Plastic Bag Yarn Tutorial
Recycling plastic bags into yarn (aka plarn) is a great way to get free yarn. It's a fairly simple process that doesn't require more than scissors and the end result is a sturdy and soft plastic yarn that works indoors our outdoors. I've used it to make planters, mats, bags, baskets and so much more.
The first thing you'll want to do is sort your bags by color. I try to do this after shopping when I'm storing them. Of course, you are welcome to mix your bags all together for a more eclectic look, but I like to separate the yarn that I'm making so I have more options for designs. Adding a stripe or trim color can really add a whole new look to a finished piece.
You may think that using a fresh bag straight from the grocery store would be ideal, but I have found that the bags I've crumpled up and put in storage actually work best.

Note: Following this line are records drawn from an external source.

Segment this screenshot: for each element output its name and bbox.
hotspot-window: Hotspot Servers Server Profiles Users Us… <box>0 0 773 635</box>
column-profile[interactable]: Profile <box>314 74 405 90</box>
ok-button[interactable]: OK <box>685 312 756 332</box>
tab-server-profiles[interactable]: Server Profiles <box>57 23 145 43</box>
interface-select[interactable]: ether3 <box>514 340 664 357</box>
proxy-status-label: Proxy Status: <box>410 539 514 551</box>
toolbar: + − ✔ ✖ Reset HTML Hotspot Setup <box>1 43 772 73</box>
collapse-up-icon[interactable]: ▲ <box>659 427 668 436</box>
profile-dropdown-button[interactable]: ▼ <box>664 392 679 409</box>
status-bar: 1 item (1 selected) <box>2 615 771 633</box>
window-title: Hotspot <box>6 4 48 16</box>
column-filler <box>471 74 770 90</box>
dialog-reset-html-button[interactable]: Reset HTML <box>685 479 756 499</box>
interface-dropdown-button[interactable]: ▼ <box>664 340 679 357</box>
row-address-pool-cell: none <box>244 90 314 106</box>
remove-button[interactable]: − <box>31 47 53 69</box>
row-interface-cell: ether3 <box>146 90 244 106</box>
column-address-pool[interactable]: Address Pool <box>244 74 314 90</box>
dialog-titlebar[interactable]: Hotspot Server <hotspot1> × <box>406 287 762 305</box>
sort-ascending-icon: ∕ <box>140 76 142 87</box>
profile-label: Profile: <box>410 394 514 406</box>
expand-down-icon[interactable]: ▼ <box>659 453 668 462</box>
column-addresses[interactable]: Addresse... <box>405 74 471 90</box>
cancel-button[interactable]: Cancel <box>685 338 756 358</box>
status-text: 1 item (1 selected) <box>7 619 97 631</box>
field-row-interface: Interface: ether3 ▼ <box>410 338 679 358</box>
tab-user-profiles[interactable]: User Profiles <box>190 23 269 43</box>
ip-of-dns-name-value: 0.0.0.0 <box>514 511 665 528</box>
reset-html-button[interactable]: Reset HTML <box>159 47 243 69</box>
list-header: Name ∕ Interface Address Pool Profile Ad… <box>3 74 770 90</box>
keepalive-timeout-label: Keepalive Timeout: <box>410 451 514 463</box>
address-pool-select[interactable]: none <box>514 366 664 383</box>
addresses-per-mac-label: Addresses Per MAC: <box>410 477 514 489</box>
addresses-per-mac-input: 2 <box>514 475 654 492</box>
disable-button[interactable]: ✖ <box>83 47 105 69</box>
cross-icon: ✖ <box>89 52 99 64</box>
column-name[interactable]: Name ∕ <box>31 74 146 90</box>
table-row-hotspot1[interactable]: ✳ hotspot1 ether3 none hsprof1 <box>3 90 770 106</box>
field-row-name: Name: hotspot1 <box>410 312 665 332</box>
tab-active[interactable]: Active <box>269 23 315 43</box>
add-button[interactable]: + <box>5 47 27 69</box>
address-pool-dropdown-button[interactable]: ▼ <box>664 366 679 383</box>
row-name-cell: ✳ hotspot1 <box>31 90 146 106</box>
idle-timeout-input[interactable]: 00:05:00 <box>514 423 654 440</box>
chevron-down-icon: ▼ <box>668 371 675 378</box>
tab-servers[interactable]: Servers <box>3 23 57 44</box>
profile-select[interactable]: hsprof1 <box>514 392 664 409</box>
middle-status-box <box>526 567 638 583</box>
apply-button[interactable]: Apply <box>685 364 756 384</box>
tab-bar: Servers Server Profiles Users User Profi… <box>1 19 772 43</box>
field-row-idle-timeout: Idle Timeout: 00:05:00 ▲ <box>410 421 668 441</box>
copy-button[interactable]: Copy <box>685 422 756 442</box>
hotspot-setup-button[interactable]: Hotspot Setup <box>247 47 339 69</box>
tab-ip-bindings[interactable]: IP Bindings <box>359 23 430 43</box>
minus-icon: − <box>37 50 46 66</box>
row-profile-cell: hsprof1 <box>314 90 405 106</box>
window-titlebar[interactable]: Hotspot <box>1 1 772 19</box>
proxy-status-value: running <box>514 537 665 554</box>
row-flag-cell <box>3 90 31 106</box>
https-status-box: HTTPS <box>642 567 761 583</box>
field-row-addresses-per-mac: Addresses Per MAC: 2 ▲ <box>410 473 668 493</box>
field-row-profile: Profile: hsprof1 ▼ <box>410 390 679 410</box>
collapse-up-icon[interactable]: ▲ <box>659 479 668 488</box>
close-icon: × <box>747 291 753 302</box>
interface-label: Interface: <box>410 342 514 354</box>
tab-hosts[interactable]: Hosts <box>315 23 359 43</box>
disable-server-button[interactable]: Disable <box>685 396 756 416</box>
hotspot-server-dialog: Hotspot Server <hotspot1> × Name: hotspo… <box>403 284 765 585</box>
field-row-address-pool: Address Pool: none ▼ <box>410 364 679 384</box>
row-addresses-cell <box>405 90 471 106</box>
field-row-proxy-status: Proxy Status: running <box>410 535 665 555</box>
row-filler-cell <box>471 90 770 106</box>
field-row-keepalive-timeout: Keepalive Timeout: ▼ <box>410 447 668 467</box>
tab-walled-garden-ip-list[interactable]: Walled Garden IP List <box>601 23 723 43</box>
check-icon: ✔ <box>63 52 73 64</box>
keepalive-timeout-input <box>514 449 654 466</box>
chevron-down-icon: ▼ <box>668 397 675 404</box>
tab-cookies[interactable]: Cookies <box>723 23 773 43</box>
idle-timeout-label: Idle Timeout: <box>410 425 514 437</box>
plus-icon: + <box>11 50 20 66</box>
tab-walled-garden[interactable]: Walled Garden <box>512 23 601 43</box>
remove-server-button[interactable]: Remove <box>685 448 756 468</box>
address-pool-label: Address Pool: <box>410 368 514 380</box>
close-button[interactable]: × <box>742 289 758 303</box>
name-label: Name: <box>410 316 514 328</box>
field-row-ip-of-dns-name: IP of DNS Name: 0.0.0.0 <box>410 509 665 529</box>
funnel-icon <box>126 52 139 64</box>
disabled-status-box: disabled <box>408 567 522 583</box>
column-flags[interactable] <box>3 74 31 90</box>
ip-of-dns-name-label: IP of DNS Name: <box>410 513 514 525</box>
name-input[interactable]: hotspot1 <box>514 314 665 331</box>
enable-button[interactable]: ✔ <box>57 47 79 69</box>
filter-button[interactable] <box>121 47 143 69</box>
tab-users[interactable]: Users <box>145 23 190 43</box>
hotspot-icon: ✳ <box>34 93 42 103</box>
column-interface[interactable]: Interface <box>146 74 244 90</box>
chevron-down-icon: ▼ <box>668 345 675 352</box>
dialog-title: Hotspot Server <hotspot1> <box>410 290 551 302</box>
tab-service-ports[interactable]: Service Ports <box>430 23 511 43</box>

It softens the plastic and makes it easier to work with.
- Plastic Bags
- Scissors (Optionally you can also use a rotary cutter and mat)
We're going to be working with one bag at a time to start out.
STEP 1: Inspect
Begin by placing your bag on a flat surface.
At this point you can inspect your bag for imperfections. Any areas with holes, stretches, or tears should be avoided.
STEP 2: Flatten
Insert your fingers in one of the handles and use your other hand to put in the little notch at the bottom.
Gently pull outward to flatten your bag and repeat on the opposite side.
STEP 3: Fold
Fold Bag in half lengthwise and continue folding 1 more time.
STEP 4: Cut
Use scissors to cut the bottom of the bag off. This piece can be recycled.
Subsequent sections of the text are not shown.